Assumptions and deviations

  • Kovalenko 2020 Model 1 uses a ke/kcp/kpc parameterization rather than CL/Q/Vp. This model file preserves the original parameterization verbatim. Typical values can be cross-checked against Table 1’s derived CL = ke * Vc = 0.132 L/day.
  • Km and F were reported as fixed in Table 1 Model 1, with values carried over from the earlier Kovalenko 2016 model; CcaddSd was likewise fixed at 0.03 mg/L.
  • The etalmtt eta is applied as log-normal on MTT (MTT = exp(lmtt + etalmtt)), whereas Supplementary Table S2 implements the random effect additively on MTT. The log-normal form prevents non-physical negative MTT draws during simulation. All other etas match the paper’s random-effect structure directly.
  • IIV (omega) is reported in Kovalenko 2020 as a standard deviation, per the Methods definition. Values in ini() are squared to yield the variance that nlmixr2 stores with the ~ operator.

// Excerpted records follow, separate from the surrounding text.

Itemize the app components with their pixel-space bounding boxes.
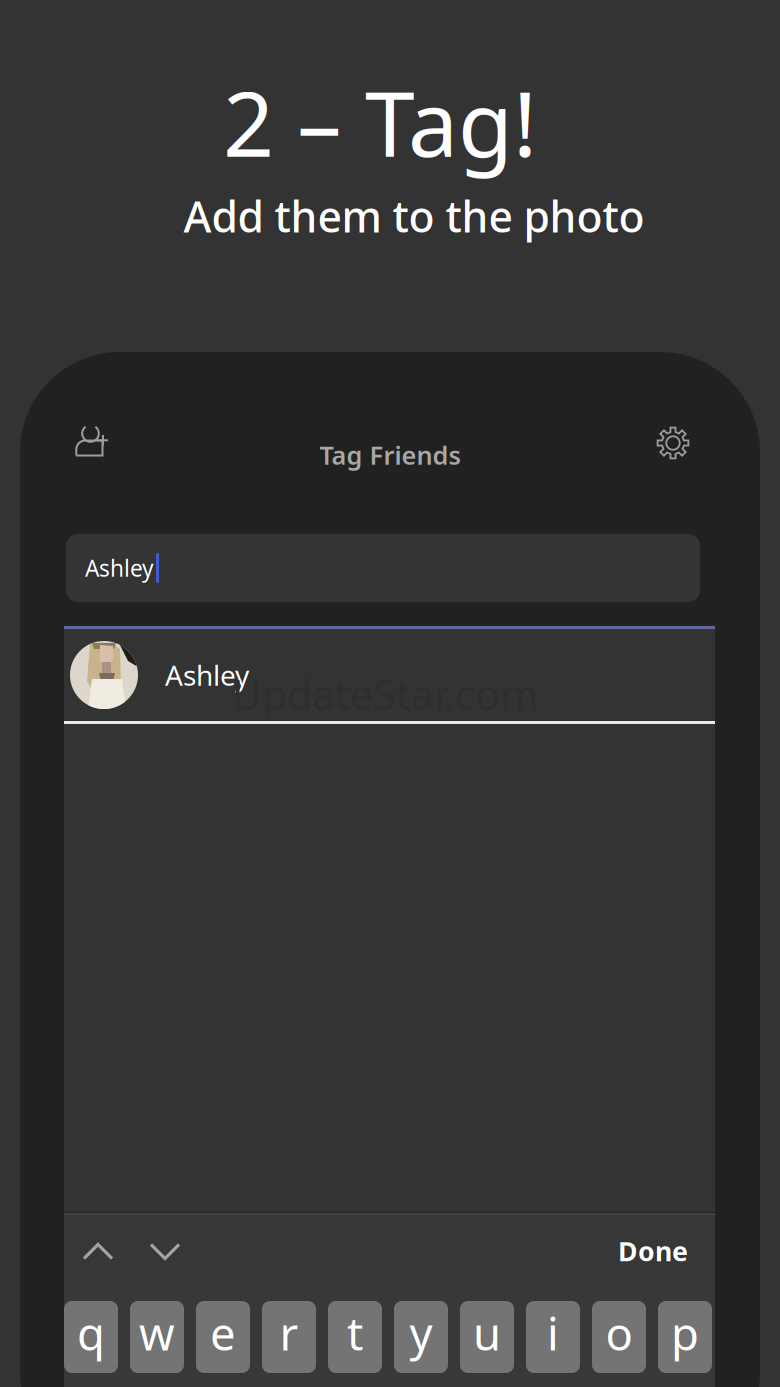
- staticText: t: [347, 1303, 363, 1363]
- staticText: 2 – Tag!: [223, 63, 537, 181]
- staticText: e: [210, 1303, 236, 1363]
- button[interactable]: Settings: [656, 426, 690, 460]
- staticText: UpdateStar.com: [232, 667, 539, 722]
- staticText: Done: [618, 1233, 688, 1269]
- button[interactable]: p: [658, 1301, 712, 1373]
- button[interactable]: Ashley: [64, 629, 715, 721]
- staticText: i: [547, 1303, 559, 1363]
- button[interactable]: Next field: [143, 1229, 187, 1273]
- staticText: w: [139, 1303, 175, 1363]
- button[interactable]: o: [592, 1301, 646, 1373]
- staticText: o: [606, 1303, 632, 1363]
- button[interactable]: r: [262, 1301, 316, 1373]
- button[interactable]: y: [394, 1301, 448, 1373]
- button[interactable]: i: [526, 1301, 580, 1373]
- staticText: q: [77, 1303, 105, 1363]
- staticText: r: [280, 1303, 298, 1363]
- button[interactable]: t: [328, 1301, 382, 1373]
- button[interactable]: q: [64, 1301, 118, 1373]
- button[interactable]: Previous field: [76, 1229, 120, 1273]
- staticText: u: [473, 1303, 501, 1363]
- button[interactable]: u: [460, 1301, 514, 1373]
- button[interactable]: Done: [596, 1232, 692, 1270]
- staticText: Ashley: [85, 553, 154, 583]
- staticText: p: [671, 1303, 699, 1363]
- button[interactable]: e: [196, 1301, 250, 1373]
- staticText: Add them to the photo: [184, 188, 644, 244]
- staticText: Ashley: [165, 656, 249, 694]
- staticText: Tag Friends: [320, 438, 460, 472]
- staticText: y: [410, 1303, 432, 1363]
- button[interactable]: Add friend: [74, 422, 110, 458]
- button[interactable]: w: [130, 1301, 184, 1373]
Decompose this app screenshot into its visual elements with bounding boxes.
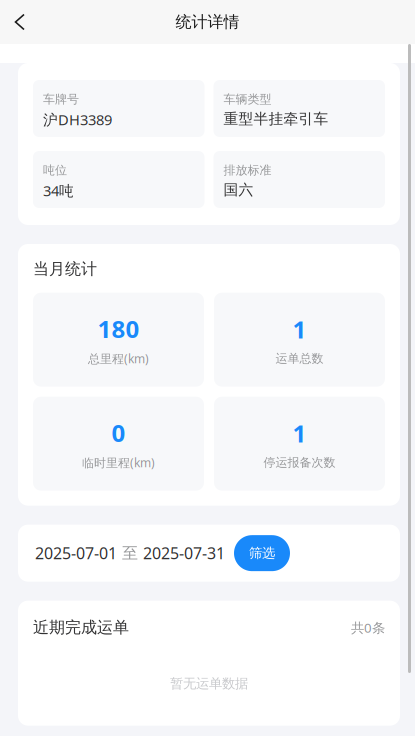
staticText: 运单总数	[276, 351, 324, 366]
staticText: 暂无运单数据	[170, 675, 248, 692]
staticText: 当月统计	[33, 259, 97, 279]
staticText: 筛选	[249, 545, 275, 561]
staticText: 共0条	[351, 619, 385, 636]
staticText: 至	[122, 543, 138, 563]
button[interactable]: 筛选	[234, 535, 290, 571]
button[interactable]: Back	[0, 0, 40, 44]
staticText: 停运报备次数	[264, 455, 336, 470]
staticText: 2025-07-01	[35, 542, 117, 564]
staticText: 临时里程(km)	[82, 455, 155, 470]
staticText: 180	[98, 313, 140, 345]
staticText: 近期完成运单	[33, 618, 129, 637]
staticText: 吨位	[43, 163, 67, 178]
staticText: 车牌号	[43, 92, 79, 107]
staticText: 0	[112, 417, 126, 449]
staticText: 车辆类型	[224, 92, 272, 107]
staticText: 统计详情	[176, 12, 240, 32]
staticText: 重型半挂牵引车	[224, 110, 328, 128]
staticText: 34吨	[43, 181, 74, 200]
button[interactable]: 2025-07-31	[143, 542, 225, 564]
staticText: 沪DH3389	[43, 110, 112, 129]
staticText: 国六	[224, 181, 254, 199]
button[interactable]: 2025-07-01	[35, 542, 117, 564]
staticText: 排放标准	[224, 163, 272, 178]
staticText: 1	[292, 417, 306, 449]
staticText: 1	[292, 313, 306, 345]
staticText: 总里程(km)	[88, 351, 149, 366]
staticText: 2025-07-31	[143, 542, 225, 564]
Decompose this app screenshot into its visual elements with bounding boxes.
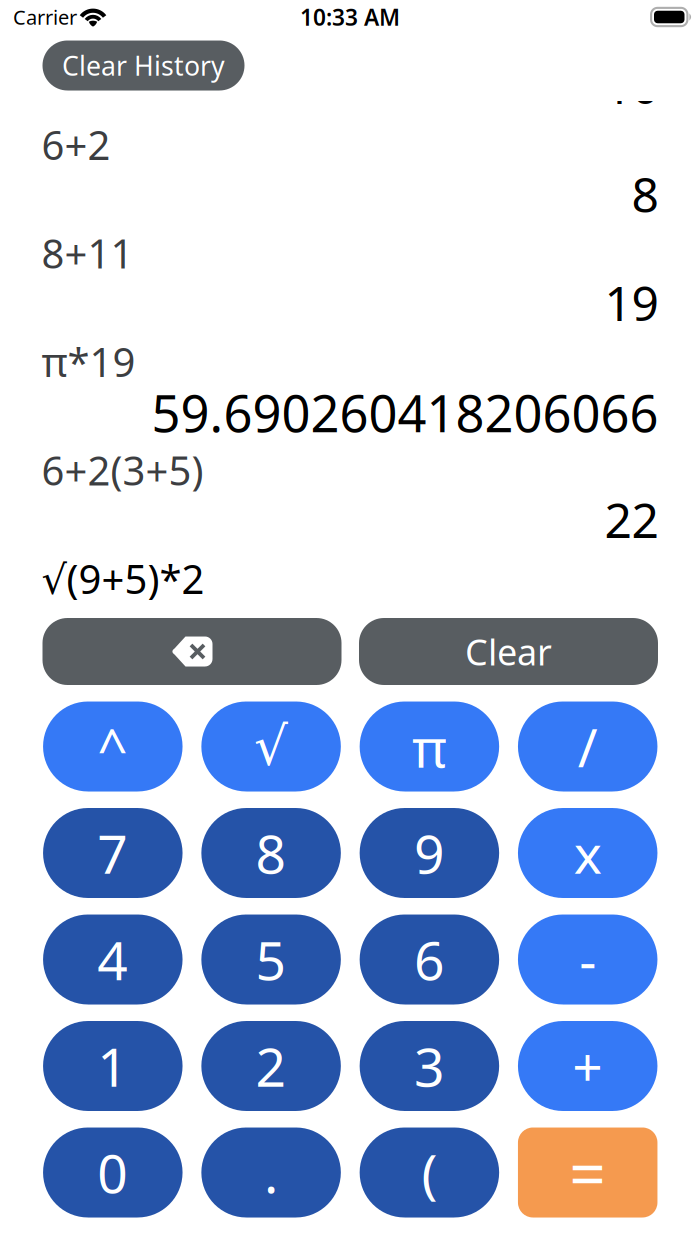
staticText: 8+11 (42, 226, 134, 280)
button[interactable]: 9 (360, 808, 499, 898)
button[interactable]: ( (360, 1128, 499, 1218)
button[interactable]: = (518, 1128, 658, 1218)
button[interactable]: / (518, 702, 658, 792)
button[interactable]: 2 (201, 1021, 341, 1111)
staticText: = (569, 1130, 606, 1215)
staticText: ^ (97, 711, 128, 782)
staticText: 4+6 (42, 10, 110, 63)
staticText: 59.690260418206066 (152, 379, 658, 446)
button[interactable]: x (518, 808, 658, 898)
button[interactable]: Clear (359, 618, 658, 685)
button[interactable]: 4 (43, 914, 183, 1004)
staticText: + (572, 1031, 603, 1101)
button[interactable]: 1 (43, 1021, 183, 1111)
staticText: 8 (632, 162, 658, 226)
staticText: x (574, 818, 602, 888)
button[interactable]: 8 (201, 808, 341, 898)
staticText: 6+2 (42, 118, 110, 171)
button[interactable]: Clear History (42, 40, 244, 90)
staticText: 22 (604, 488, 658, 551)
button[interactable]: 5 (201, 914, 341, 1004)
button[interactable]: . (201, 1128, 341, 1218)
staticText: ( (421, 1137, 437, 1208)
staticText: π*19 (42, 335, 136, 388)
staticText: Carrier (13, 4, 77, 30)
button[interactable]: Backspace (42, 618, 342, 685)
staticText: 10 (604, 54, 658, 117)
button[interactable]: + (518, 1021, 658, 1111)
button[interactable]: 3 (360, 1021, 499, 1111)
button[interactable]: 7 (43, 808, 183, 898)
button[interactable]: π (360, 702, 499, 792)
staticText: 19 (604, 270, 658, 334)
staticText: 8 (256, 818, 287, 888)
staticText: 0 (97, 1137, 128, 1208)
staticText: 9 (414, 818, 445, 888)
staticText: / (578, 711, 598, 782)
staticText: π (412, 711, 447, 782)
staticText: Clear (465, 628, 552, 675)
button[interactable]: 6 (360, 914, 499, 1004)
button[interactable]: ^ (43, 702, 183, 792)
button[interactable]: 0 (43, 1128, 183, 1218)
staticText: Clear History (62, 48, 225, 83)
staticText: √(9+5)*2 (42, 552, 204, 605)
staticText: √ (254, 716, 288, 777)
staticText: 10:33 AM (300, 2, 400, 32)
staticText: 3 (414, 1031, 445, 1101)
button[interactable]: √ (201, 702, 341, 792)
staticText: 1 (97, 1031, 128, 1101)
button[interactable]: - (518, 914, 658, 1004)
staticText: - (579, 924, 596, 995)
staticText: 5 (256, 924, 287, 995)
staticText: 6+2(3+5) (42, 444, 204, 497)
staticText: 2 (256, 1031, 287, 1101)
staticText: 7 (97, 818, 128, 888)
staticText: . (264, 1137, 278, 1208)
staticText: 6 (414, 924, 445, 995)
staticText: 4 (97, 924, 128, 995)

An earlier version of this file stored the SDs directly on the RHS (i.e. as variances), which would understate IIV magnitude at the mAb-relevant scale; the current file is the corrected form.
  • The reference body weight (75 kg) is inherited from Kovalenko 2016 (doi:10.1002/psp4.12136); Kovalenko 2020 does not restate the reference weight. See the file header comment for details.
  • Demographic details (age, sex, race) are not used by the Model 1 implementation (only WT enters the covariate model) and were not re-simulated in the virtual cohort.
  • Kovalenko 2020 does not publish numerical Cmax / Cmin / AUC_tau at steady state, so the PKNCA summary here is a self-consistency check of the implemented model against the visual appearance of Figure 5 rather than a back-to-paper numerical comparison.
  • No unit conversion is required between the dosing amount (mg) and the concentration unit (mg/L) because mg/L is the natural unit of central/vc here.